Things like universal ammo, ridiculously small explorable areas, reduced customization/upgrading of weapons, dramatically reduced inventory space/management, no more alternate ammo types, no more RPG style character skills to train, less slots for personal modifications and less permanency to the decisions... all of that is annoying sure, and almost certainly present because somebody involved in the design process seriously underestimated console players' intelligence levels, but it's that bloody awful and quite frankly phenomenally retarded UI that does the most to make me say "What the bloody hell did they do to my Deus Ex?!"

And we received that slap in the face because it was a multiplatform release - apparently nobody thought PC gamers would mind being saddled with a UI that was obviously not designed for their platform whatsoever (ha!).

Developers: PC gamers have mice, and we really hate wading through clunky menus obviously designed for console controllers, because it tells us you couldn't be arsed to do more than just haphazardly port the console version over to the PC. We're resigned to getting ports of various blockbuster titles, but is it really too much to ask that you not release straight ports of console titles still chock full of crap that only makes sense if you're playing the game on a console?

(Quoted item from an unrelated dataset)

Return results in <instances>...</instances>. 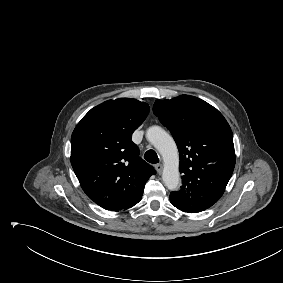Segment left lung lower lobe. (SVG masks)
Here are the masks:
<instances>
[{"mask_svg":"<svg viewBox=\"0 0 283 283\" xmlns=\"http://www.w3.org/2000/svg\"><path fill=\"white\" fill-rule=\"evenodd\" d=\"M170 202L173 206H175L177 209L183 211V212H188V213H196L190 206L182 203L181 201L175 199L172 196H169Z\"/></svg>","mask_w":283,"mask_h":283,"instance_id":"1","label":"left lung lower lobe"}]
</instances>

The interface in Deus Ex was part of your character - if they fix all my other complaints about Invisible War but keep its UI, they might as well not bother as I will be just as mad at them. So hopefully they have realized that and won't try to spin some new terrible interface as "an elegant eye-based HUD!!" this time around. Hearing that it's undergoing development for the PC and possibly other platforms is a reassuring sign at least - game quality is typically much improved when things get scaled back for a console release, rather than developed with consoles' design limitations in mind and ported as is to a platform without those limitations.

Gildan Bladeborn:

Developers: PC gamers have mice, and we really hate wading through clunky menus obviously designed for console controllers, because it tells us you couldn't be arsed to do more than just haphazardly port the console version over to the PC. We're resigned to getting ports of various blockbuster titles, but is it really too much to ask that you not release straight ports of console titles still chock full of crap that only makes sense if you're playing the game on a console?

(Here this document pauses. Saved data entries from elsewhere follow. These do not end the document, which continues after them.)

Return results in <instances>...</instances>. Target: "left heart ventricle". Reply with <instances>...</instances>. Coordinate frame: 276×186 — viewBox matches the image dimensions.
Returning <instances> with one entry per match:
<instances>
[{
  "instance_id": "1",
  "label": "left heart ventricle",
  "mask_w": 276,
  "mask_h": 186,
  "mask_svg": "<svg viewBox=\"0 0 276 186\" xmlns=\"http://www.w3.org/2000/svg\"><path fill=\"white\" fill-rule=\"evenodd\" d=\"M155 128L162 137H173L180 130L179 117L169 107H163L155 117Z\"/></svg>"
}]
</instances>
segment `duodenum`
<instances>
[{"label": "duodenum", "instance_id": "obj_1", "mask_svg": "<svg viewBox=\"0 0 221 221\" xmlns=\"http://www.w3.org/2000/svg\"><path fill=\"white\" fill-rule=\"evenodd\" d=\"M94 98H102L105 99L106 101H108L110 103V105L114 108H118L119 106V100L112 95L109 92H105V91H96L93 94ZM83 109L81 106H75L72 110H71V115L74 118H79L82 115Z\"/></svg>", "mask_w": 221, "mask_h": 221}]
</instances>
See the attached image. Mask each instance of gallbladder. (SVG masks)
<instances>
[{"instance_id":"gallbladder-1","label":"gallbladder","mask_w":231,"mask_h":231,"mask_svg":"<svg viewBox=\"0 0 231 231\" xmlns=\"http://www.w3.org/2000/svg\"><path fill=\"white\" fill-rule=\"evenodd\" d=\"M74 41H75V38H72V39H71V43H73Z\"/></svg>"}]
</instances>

The interface in Deus Ex was part of your character - if they fix all my other complaints about Invisible War but keep its UI, they might as well not bother as I will be just as mad at them. So hopefully they have realized that and won't try to spin some new terrible interface as "an elegant eye-based HUD!!" this time around. Hearing that it's undergoing development for the PC and possibly other platforms is a reassuring sign at least - game quality is typically much improved when things get scaled back for a console release, rather than developed with consoles' design limitations in mind and ported as is to a platform without those limitations.

Pretty much what I was going to say.
Seriously though, when was the last time we heard of a major title really being made for the PC? It blows my mind, not that I'm complaining. It'd be a nice return to the early 21st century when the console owners got the clunky ported version. :-P

Deus Ex 2 did have small confined levels BUT they are way less linear than most FPS games anyway...

actually, from what i've heard, deus ex 3 is gonna be crap...mech augs could be done well, but one of the devs was talking about modelling them after current era prosthesis, and including "special moves" that go with each prosthesis...WTF, does that sound like an fps/rpg, or a shooter/fighter?